**Aim of the exercise:** Below are records; from the line containing "device, Mylo. Mylo stands for ‘My" through the very last line, output each line exactly. No pictures.

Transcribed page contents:

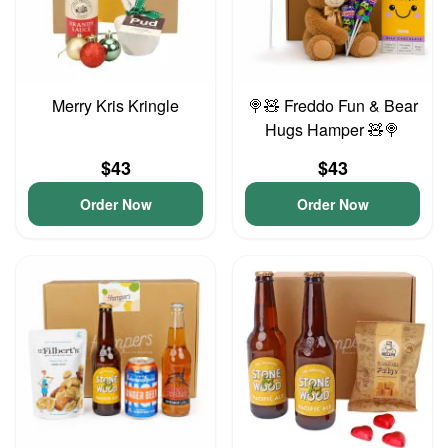
Merry Kris Kringle
🍭🧸 Freddo Fun & Bear
Hugs Hamper 🧸🍭
$43
$43
Order Now
Order Now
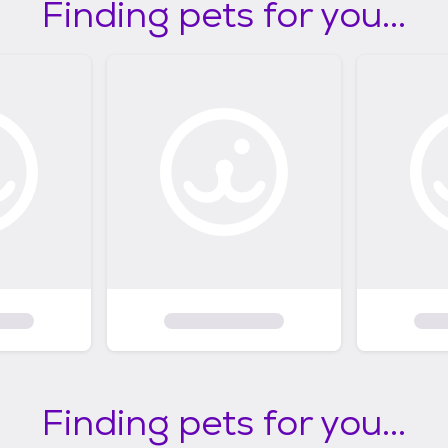
Finding pets for you...
Finding pets for you...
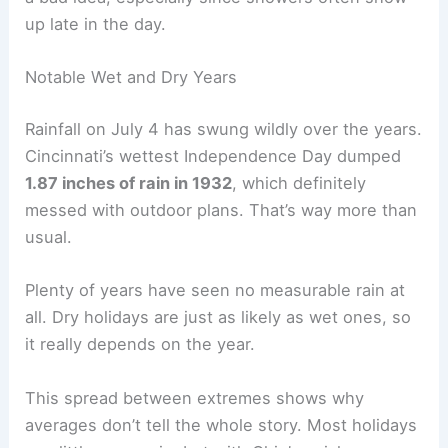
up late in the day.
Notable Wet and Dry Years
Rainfall on July 4 has swung wildly over the years.
Cincinnati’s wettest Independence Day dumped
1.87 inches of rain in 1932
, which definitely
messed with outdoor plans. That’s way more than
usual.
Plenty of years have seen no measurable rain at
all. Dry holidays are just as likely as wet ones, so
it really depends on the year.
This spread between extremes shows why
averages don’t tell the whole story. Most holidays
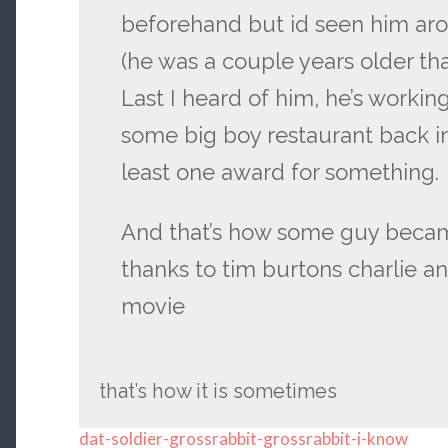
beforehand but id seen him aro
(he was a couple years older th
Last I heard of him, he’s workin
some big boy restaurant back in
least one award for something.
And that’s how some guy becam
thanks to tim burtons charlie a
movie
that’s how it is sometimes
dat-soldier-grossrabbit-grossrabbit-i-know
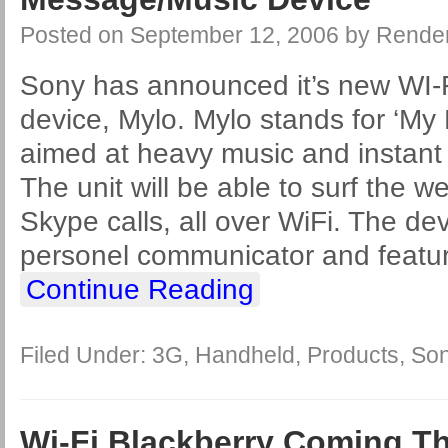
Posted on
September 12, 2006
by
Rende
Sony has announced it’s new WI-
device, Mylo. Mylo stands for ‘My 
aimed at heavy music and instant
The unit will be able to surf the 
Skype calls, all over WiFi. The dev
personel communicator and featu
Continue Reading
Filed Under:
3G
,
Handheld
,
Products
,
So
Wi-Fi Blackberry Coming Th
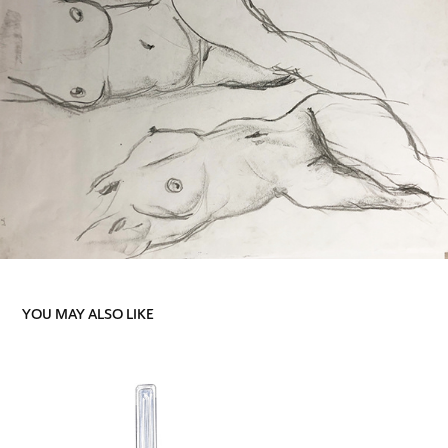
YOU MAY ALSO LIKE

**Completed exercise:**
device, Mylo. Mylo stands for ‘My 
aimed at heavy music and instant
The unit will be able to surf the 
Skype calls, all over WiFi. The dev
personel communicator and featu
Continue Reading
Filed Under:
3G
,
Handheld
,
Products
,
So
Wi-Fi Blackberry Coming Th
YOU MAY ALSO LIKE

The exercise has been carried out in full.